=== The input ===
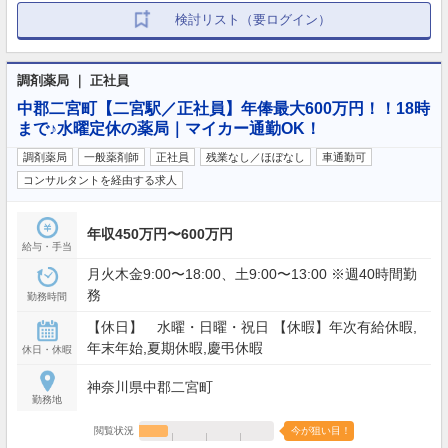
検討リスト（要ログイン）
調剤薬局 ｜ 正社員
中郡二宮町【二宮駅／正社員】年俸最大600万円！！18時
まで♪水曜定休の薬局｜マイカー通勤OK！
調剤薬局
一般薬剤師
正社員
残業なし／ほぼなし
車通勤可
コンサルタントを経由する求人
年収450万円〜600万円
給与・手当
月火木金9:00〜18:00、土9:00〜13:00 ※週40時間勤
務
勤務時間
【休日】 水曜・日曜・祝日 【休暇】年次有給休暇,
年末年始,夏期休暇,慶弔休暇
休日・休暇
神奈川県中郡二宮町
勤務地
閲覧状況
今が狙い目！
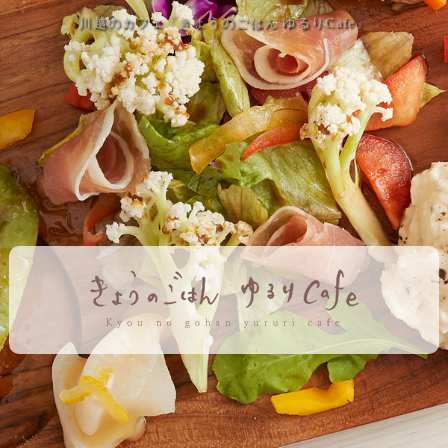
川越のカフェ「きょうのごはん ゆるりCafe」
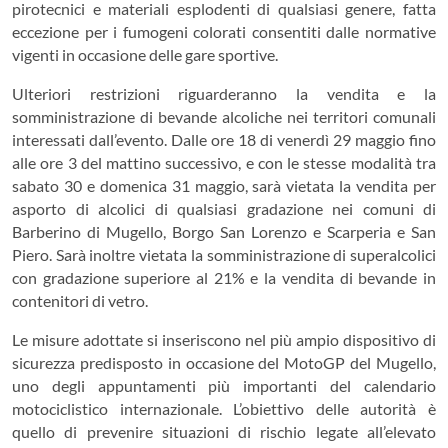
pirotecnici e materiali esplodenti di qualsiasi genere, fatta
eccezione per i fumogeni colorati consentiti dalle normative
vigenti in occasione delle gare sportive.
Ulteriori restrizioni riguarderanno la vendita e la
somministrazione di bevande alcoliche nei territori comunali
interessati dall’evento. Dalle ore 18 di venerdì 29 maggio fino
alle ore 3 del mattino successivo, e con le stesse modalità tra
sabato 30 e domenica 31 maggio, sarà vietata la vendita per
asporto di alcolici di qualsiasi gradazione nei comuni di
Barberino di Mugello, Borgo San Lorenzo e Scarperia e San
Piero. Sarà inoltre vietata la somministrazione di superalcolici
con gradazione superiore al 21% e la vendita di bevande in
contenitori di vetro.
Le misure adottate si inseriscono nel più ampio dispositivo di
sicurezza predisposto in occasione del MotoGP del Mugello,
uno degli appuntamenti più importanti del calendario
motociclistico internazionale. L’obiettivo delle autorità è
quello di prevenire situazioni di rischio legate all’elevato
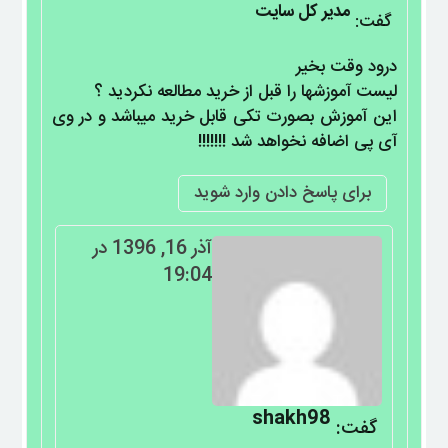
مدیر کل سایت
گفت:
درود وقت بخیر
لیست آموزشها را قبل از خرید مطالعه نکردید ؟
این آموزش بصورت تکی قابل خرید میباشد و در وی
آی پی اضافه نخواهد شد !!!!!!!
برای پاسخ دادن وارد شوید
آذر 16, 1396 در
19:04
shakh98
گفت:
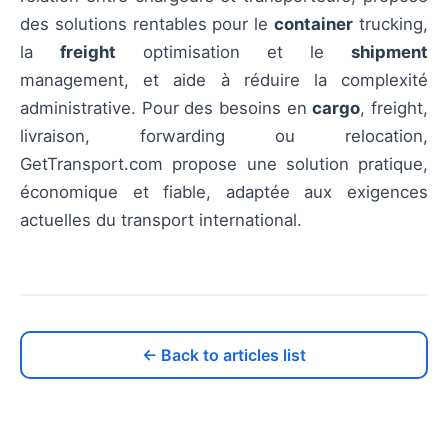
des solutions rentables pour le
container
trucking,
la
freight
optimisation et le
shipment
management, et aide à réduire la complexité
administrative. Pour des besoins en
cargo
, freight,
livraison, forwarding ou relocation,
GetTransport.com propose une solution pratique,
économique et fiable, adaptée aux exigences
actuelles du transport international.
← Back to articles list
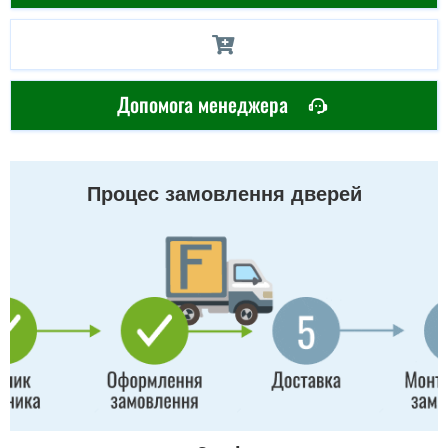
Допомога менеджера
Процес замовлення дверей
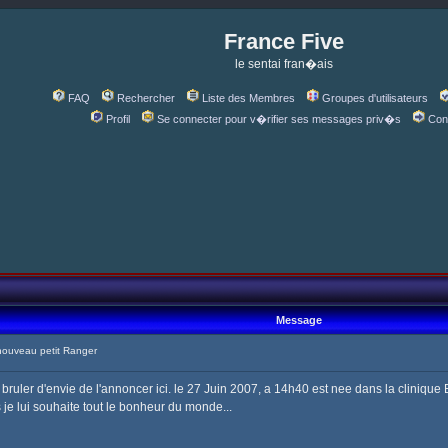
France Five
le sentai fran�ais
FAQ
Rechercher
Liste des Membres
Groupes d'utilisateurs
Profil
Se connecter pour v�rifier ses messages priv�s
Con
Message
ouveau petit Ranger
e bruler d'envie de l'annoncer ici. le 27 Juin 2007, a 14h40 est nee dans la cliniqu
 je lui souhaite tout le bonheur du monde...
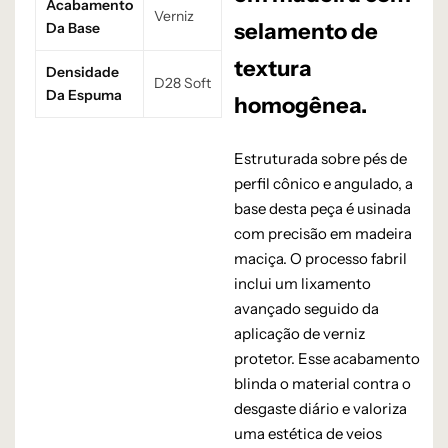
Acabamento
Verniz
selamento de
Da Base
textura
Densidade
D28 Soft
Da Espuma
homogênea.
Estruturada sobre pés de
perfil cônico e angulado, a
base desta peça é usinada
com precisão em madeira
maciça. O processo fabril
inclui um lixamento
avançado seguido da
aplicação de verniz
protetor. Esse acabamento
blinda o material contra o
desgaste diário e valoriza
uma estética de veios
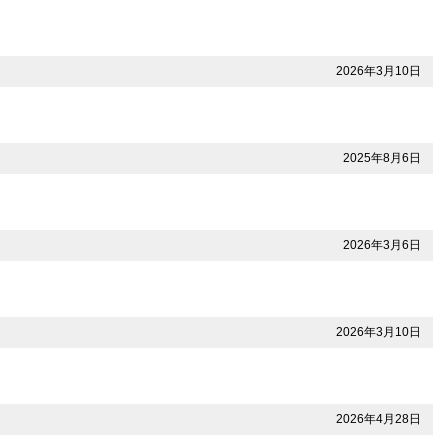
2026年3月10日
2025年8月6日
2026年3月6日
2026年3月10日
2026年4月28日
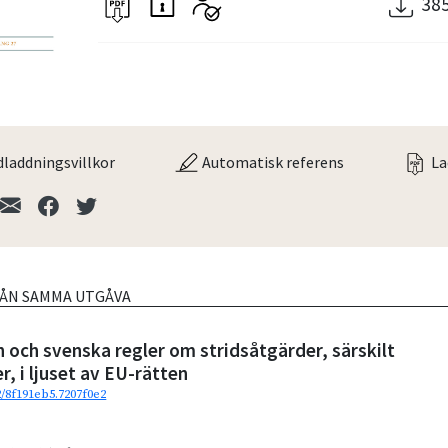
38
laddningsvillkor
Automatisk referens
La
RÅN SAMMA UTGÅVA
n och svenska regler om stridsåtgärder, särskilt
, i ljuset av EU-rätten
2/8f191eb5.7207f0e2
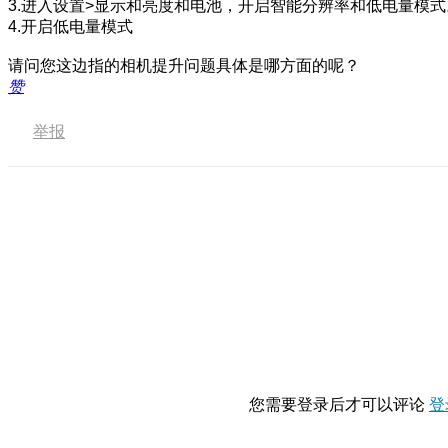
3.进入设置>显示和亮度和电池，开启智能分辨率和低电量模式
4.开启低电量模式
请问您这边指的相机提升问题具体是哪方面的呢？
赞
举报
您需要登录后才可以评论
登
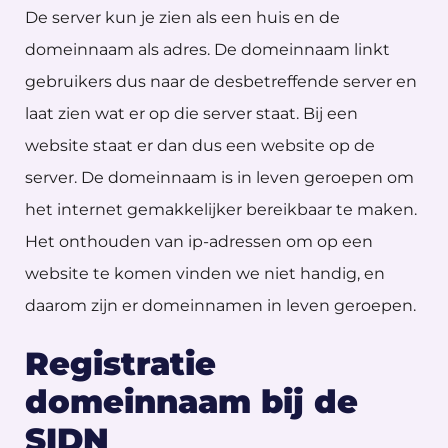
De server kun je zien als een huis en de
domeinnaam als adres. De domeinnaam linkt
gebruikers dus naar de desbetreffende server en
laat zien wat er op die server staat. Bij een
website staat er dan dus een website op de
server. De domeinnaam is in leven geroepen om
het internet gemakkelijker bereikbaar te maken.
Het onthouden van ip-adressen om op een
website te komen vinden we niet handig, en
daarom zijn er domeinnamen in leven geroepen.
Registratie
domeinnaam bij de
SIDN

=== What to produce ===
Omit the pictures, then quote the rest of the material above exactly.

=== Your solution ===
検討リスト（要ログイン）
調剤薬局 ｜ 正社員
中郡二宮町【二宮駅／正社員】年俸最大600万円！！18時
まで♪水曜定休の薬局｜マイカー通勤OK！
調剤薬局
一般薬剤師
正社員
残業なし／ほぼなし
車通勤可
コンサルタントを経由する求人
年収450万円〜600万円
給与・手当
月火木金9:00〜18:00、土9:00〜13:00 ※週40時間勤
務
勤務時間
【休日】 水曜・日曜・祝日 【休暇】年次有給休暇,
年末年始,夏期休暇,慶弔休暇
休日・休暇
神奈川県中郡二宮町
勤務地
閲覧状況
今が狙い目！
川越のカフェ「きょうのごはん ゆるりCafe」
pirotecnici e materiali esplodenti di qualsiasi genere, fatta
eccezione per i fumogeni colorati consentiti dalle normative
vigenti in occasione delle gare sportive.
Ulteriori restrizioni riguarderanno la vendita e la
somministrazione di bevande alcoliche nei territori comunali
interessati dall’evento. Dalle ore 18 di venerdì 29 maggio fino
alle ore 3 del mattino successivo, e con le stesse modalità tra
sabato 30 e domenica 31 maggio, sarà vietata la vendita per
asporto di alcolici di qualsiasi gradazione nei comuni di
Barberino di Mugello, Borgo San Lorenzo e Scarperia e San
Piero. Sarà inoltre vietata la somministrazione di superalcolici
con gradazione superiore al 21% e la vendita di bevande in
contenitori di vetro.
Le misure adottate si inseriscono nel più ampio dispositivo di
sicurezza predisposto in occasione del MotoGP del Mugello,
uno degli appuntamenti più importanti del calendario
motociclistico internazionale. L’obiettivo delle autorità è
quello di prevenire situazioni di rischio legate all’elevato
مدیر کل سایت
گفت:
درود وقت بخیر
لیست آموزشها را قبل از خرید مطالعه نکردید ؟
این آموزش بصورت تکی قابل خرید میباشد و در وی
آی پی اضافه نخواهد شد !!!!!!!
برای پاسخ دادن وارد شوید
آذر 16, 1396 در
19:04
shakh98
گفت:
des solutions rentables pour le
container
trucking,
la
freight
optimisation et le
shipment
management, et aide à réduire la complexité
administrative. Pour des besoins en
cargo
, freight,
livraison, forwarding ou relocation,
GetTransport.com propose une solution pratique,
économique et fiable, adaptée aux exigences
actuelles du transport international.
← Back to articles list
Допомога менеджера
Процес замовлення дверей
France Five
le sentai fran�ais
FAQ
Rechercher
Liste des Membres
Groupes d'utilisateurs
Profil
Se connecter pour v�rifier ses messages priv�s
Con
Message
ouveau petit Ranger
e bruler d'envie de l'annoncer ici. le 27 Juin 2007, a 14h40 est nee dans la cliniqu
 je lui souhaite tout le bonheur du monde...
Acabamento
Verniz
selamento de
Da Base
textura
Densidade
D28 Soft
Da Espuma
homogênea.
Estruturada sobre pés de
perfil cônico e angulado, a
base desta peça é usinada
com precisão em madeira
maciça. O processo fabril
inclui um lixamento
avançado seguido da
aplicação de verniz
protetor. Esse acabamento
blinda o material contra o
desgaste diário e valoriza
uma estética de veios
2026年3月10日
2025年8月6日
2026年3月6日
2026年3月10日
2026年4月28日
38
laddningsvillkor
Automatisk referens
La
RÅN SAMMA UTGÅVA
n och svenska regler om stridsåtgärder, särskilt
, i ljuset av EU-rätten
2/8f191eb5.7207f0e2
3.进入设置>显示和亮度和电池，开启智能分辨率和低电量模式
4.开启低电量模式
请问您这边指的相机提升问题具体是哪方面的呢？
赞
举报
您需要登录后才可以评论
登
De server kun je zien als een huis en de
domeinnaam als adres. De domeinnaam linkt
gebruikers dus naar de desbetreffende server en
laat zien wat er op die server staat. Bij een
website staat er dan dus een website op de
server. De domeinnaam is in leven geroepen om
het internet gemakkelijker bereikbaar te maken.
Het onthouden van ip-adressen om op een
website te komen vinden we niet handig, en
daarom zijn er domeinnamen in leven geroepen.
Registratie
domeinnaam bij de
SIDN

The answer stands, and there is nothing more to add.